Ya lanzada la campaña en torno al Brexit, continuó Johnson su ristra de mentiras como la de la inevitabilidad del ingreso en la UE de Turquía, con sus 76 millones de ciudadanos, o la más sonora de todas: los 350 millones de libras semanales que se ahorraría el Reino Unido en cuanto abandonase el club de Bruselas. Millones que, según Johnson, se dedicarían a mejorar el National Health Service, esa sanidad pública que, al igual que otros servicios financiados por el contribuyente británico, los «tories» intentaron asfixiar económicamente en beneficio siempre del sector privado.

Mentiras y nuevas mentiras como la de que el gobierno de radicales que ha formado busca desesperadamente un acuerdo de última hora con Bruselas cuando su mefistofélico asesor, Dominic Cummings, fue sorprendido diciendo en una conservación privada, aunque él mismo lo negase luego, que las negociaciones eran solo «una maniobra de distracción».

Nada parece preocupar a los fanáticos del Brexit: ni siquiera los problemas que pronostican los expertos en el suministro de medicamentos que podrían salvar muchas vidas en el caso de que el Reino Unido salga sin acuerdo del club de Bruselas.

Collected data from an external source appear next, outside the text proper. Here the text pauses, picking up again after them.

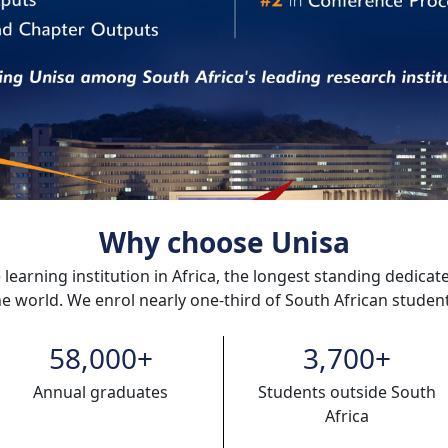
Why choose Unisa
 learning institution in Africa, the longest standing dedicat
he world. We enrol nearly one-third of South African student
58,000
+
3,700
+
Annual graduates
Students outside South
Africa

Desde que llegó a Downing Street, Johnson no ha dejado de comportarse como un déspota al que no le ha importado retorcer o violar las leyes, expulsar del partido a quienes no le siguen, lanzar al pueblo contra el Parlamento para acabar suspendiendo al legislativo durante el tiempo necesario para tener las manos libres y sacar al país de la Unión Europea en la fecha por él prometida. Una posible salida del actual caos parlamentario habría sido la presentación de una moción de censura contra Johnson, seguida de la elección del laborista Jeremy Corbyn al frente de un gobierno provisional apoyado por toda la oposición y los disidentes del partido tory. Algo, sin embargo, que no ha prosperado por culpa, entre otras cosas, de la demonización que han hecho muchos, incluidos algunos de sus propios correligionarios, del líder de la oposición, al que reprochan desde su pasado trotskista y su tolerancia de un supuesto antisemitismo en el partido hasta sus propias vacilaciones en torno al Brexit.